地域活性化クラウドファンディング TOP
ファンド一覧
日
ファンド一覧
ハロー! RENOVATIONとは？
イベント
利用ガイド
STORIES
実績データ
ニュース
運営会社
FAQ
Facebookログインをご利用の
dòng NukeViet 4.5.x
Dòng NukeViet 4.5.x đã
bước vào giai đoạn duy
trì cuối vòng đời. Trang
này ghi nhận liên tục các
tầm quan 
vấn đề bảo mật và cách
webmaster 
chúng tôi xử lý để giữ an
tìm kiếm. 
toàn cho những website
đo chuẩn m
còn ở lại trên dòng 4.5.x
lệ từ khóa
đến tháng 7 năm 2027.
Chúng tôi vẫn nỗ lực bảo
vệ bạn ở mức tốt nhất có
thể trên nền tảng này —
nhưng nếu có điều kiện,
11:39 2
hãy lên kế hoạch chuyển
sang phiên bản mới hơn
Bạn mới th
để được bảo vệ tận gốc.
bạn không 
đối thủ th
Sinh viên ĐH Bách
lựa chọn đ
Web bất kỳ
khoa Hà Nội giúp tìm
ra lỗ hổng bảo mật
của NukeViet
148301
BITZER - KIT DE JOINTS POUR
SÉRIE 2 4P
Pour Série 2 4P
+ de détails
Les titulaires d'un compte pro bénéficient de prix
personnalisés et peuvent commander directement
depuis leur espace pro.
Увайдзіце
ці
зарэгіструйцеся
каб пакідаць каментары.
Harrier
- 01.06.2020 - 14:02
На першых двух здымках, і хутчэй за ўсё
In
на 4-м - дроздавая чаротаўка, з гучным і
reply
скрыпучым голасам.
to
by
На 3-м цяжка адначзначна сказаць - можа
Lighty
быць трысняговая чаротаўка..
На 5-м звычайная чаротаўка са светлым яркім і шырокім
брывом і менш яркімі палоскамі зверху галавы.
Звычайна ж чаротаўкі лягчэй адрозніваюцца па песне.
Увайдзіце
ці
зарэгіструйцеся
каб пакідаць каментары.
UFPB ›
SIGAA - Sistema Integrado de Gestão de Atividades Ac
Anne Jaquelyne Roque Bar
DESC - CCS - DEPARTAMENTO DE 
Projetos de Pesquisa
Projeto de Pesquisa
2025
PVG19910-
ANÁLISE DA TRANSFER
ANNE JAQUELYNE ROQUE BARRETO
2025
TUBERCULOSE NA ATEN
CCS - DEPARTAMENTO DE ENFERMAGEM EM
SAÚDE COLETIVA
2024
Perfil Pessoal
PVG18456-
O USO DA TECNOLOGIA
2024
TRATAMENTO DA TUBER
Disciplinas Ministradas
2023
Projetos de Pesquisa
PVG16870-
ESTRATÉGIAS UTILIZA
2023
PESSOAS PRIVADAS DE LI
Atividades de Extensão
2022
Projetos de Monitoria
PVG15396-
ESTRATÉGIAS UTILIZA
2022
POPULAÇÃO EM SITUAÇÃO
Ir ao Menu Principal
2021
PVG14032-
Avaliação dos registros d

● ● ● ●

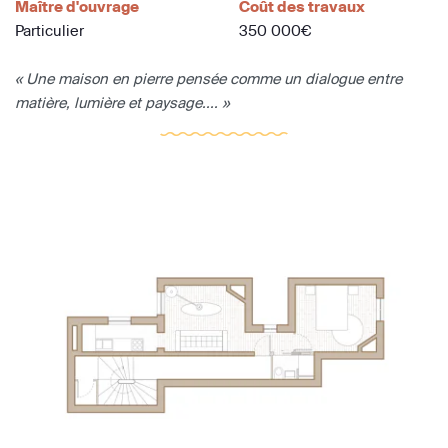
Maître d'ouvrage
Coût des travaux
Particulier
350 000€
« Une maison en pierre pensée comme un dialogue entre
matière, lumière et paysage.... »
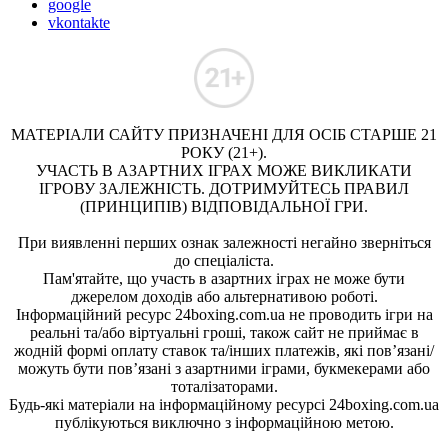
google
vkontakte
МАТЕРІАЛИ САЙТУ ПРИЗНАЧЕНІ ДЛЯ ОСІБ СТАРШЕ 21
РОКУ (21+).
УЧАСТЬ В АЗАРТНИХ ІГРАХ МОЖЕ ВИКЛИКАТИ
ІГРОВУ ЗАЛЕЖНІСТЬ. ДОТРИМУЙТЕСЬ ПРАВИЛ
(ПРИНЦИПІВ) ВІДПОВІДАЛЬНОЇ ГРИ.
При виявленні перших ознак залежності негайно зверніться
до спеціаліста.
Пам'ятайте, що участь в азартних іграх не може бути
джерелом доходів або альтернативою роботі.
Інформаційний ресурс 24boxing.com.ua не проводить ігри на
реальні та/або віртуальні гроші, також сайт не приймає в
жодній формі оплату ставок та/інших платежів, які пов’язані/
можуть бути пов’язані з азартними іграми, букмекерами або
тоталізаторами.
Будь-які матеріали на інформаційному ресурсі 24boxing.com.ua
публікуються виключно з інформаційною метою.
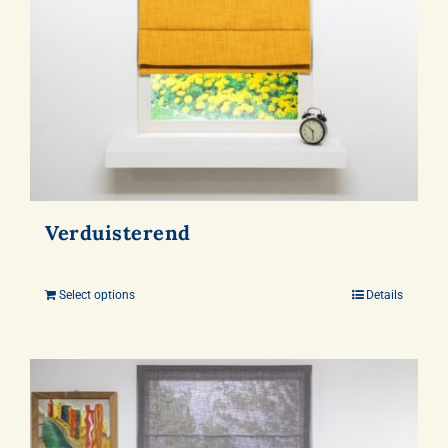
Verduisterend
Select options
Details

● ● ● ●

- **Task statement**: Could you transcribe the entries above word for word, from the line with "nhưng nếu có" down to the line with "SIGAA - Sistema", keeping both?

- **Solved problem**:
nhưng nếu có điều kiện,
11:39 2
hãy lên kế hoạch chuyển
sang phiên bản mới hơn
Bạn mới th
để được bảo vệ tận gốc.
bạn không 
đối thủ th
Sinh viên ĐH Bách
lựa chọn đ
Web bất kỳ
khoa Hà Nội giúp tìm
ra lỗ hổng bảo mật
của NukeViet
148301
BITZER - KIT DE JOINTS POUR
SÉRIE 2 4P
Pour Série 2 4P
+ de détails
Les titulaires d'un compte pro bénéficient de prix
personnalisés et peuvent commander directement
depuis leur espace pro.
Увайдзіце
ці
зарэгіструйцеся
каб пакідаць каментары.
Harrier
- 01.06.2020 - 14:02
На першых двух здымках, і хутчэй за ўсё
In
на 4-м - дроздавая чаротаўка, з гучным і
reply
скрыпучым голасам.
to
by
На 3-м цяжка адначзначна сказаць - можа
Lighty
быць трысняговая чаротаўка..
На 5-м звычайная чаротаўка са светлым яркім і шырокім
брывом і менш яркімі палоскамі зверху галавы.
Звычайна ж чаротаўкі лягчэй адрозніваюцца па песне.
Увайдзіце
ці
зарэгіструйцеся
каб пакідаць каментары.
UFPB ›
SIGAA - Sistema Integrado de Gestão de Atividades Ac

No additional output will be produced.